Problem to solve: Across these entries, work out how many lines carry the string "nasze", and give only that number.

Collected data:
"""
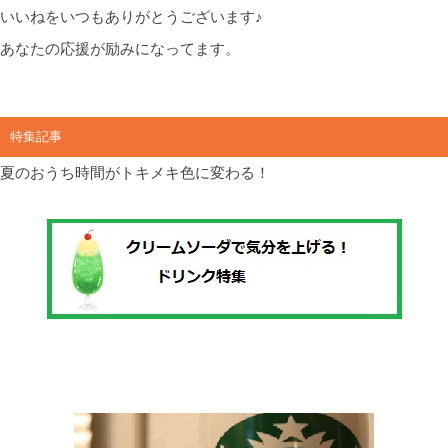
いいねをいつもありがとうございます♪
あなたの応援が励みになってます。
特集記事
夏のおうち時間がトキメキ色に変わる！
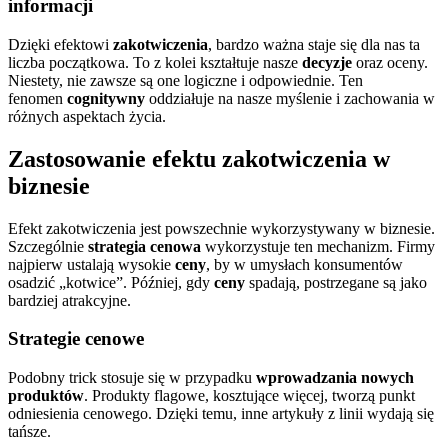
informacji
Dzięki efektowi
zakotwiczenia
, bardzo ważna staje się dla nas ta
liczba początkowa. To z kolei kształtuje nasze
decyzje
oraz oceny.
Niestety, nie zawsze są one logiczne i odpowiednie. Ten
fenomen
cognitywny
oddziałuje na nasze myślenie i zachowania w
różnych aspektach życia.
Zastosowanie efektu zakotwiczenia w
biznesie
Efekt zakotwiczenia jest powszechnie wykorzystywany w biznesie.
Szczególnie
strategia cenowa
wykorzystuje ten mechanizm. Firmy
najpierw ustalają wysokie
ceny
, by w umysłach konsumentów
osadzić „kotwice”. Później, gdy
ceny
spadają, postrzegane są jako
bardziej atrakcyjne.
Strategie cenowe
Podobny trick stosuje się w przypadku
wprowadzania nowych
produktów
. Produkty flagowe, kosztujące więcej, tworzą punkt
odniesienia cenowego. Dzięki temu, inne artykuły z linii wydają się
tańsze.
"""
Answer: 2